La concorrenza

Anche la Cina ora minaccia il futuro della Gigafactory di Termoli, e non solo

La rapida ascesa della Cina nel settore dei veicoli elettrici mette a rischio il mercato europeo, di cui il progetto di Gigafactory di Termoli, mentre l'Europa stenta a mantenere la propria competitività industriale.

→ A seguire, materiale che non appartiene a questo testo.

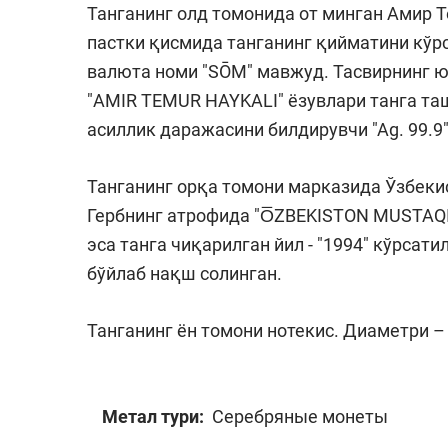
Танганинг олд томонида от минган Амир Т
пастки қисмида танганинг қийматини кўрс
валюта номи "SŌM" мавжуд. Тасвирнинг 
"AMIR TEMUR HAYKALI" ёзувлари танга та
асиллик даражасини билдирувчи "Аg. 99.9"
Танганинг орқа томони марказида Ўзбеки
Гербнинг атрофида "O̅ZBEKISTON MUSTAQILL
эса танга чиқарилган йил - "1994" кўрсат
бўйлаб нақш солинган.
Танганинг ён томони нотекис. Диаметри – 3
Метал тури:
Серебряные монеты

L’industria automobilistica europea si trova di fronte a una sfida epocale nel contesto della transizione ai veicoli elettrici (EV). Come sottolineato da vari esperti, il problema non è tanto la transizione stessa, ma la gestione di questo cambiamento, con l’Europa che si trova mal preparata a competere contro giganti globali, in particolare la Cina. Questo scenario rischia di avere conseguenze dirette su progetti strategici come la Gigafactory del consorzio Stellantis a Termoli.

 

La concorrenza cinese nel settore EV

La Cina ha consolidato una posizione di dominio insolente nel mercato globale EV grazie a una combinazione di fattori: accesso preferenziale e controllo pressoché monopolistico delle materie prime, efficienza della catena di approvvigionamento, supporto governativo massiccio e un immenso vantaggio di scala produttiva. Nel 2023, la Cina ha esportato oltre 3 milioni di veicoli elettrici, con una crescita del 54% rispetto all’anno precedente, e si prevede che entro il 2025 possa raggiungere il 35% del mercato EV globale.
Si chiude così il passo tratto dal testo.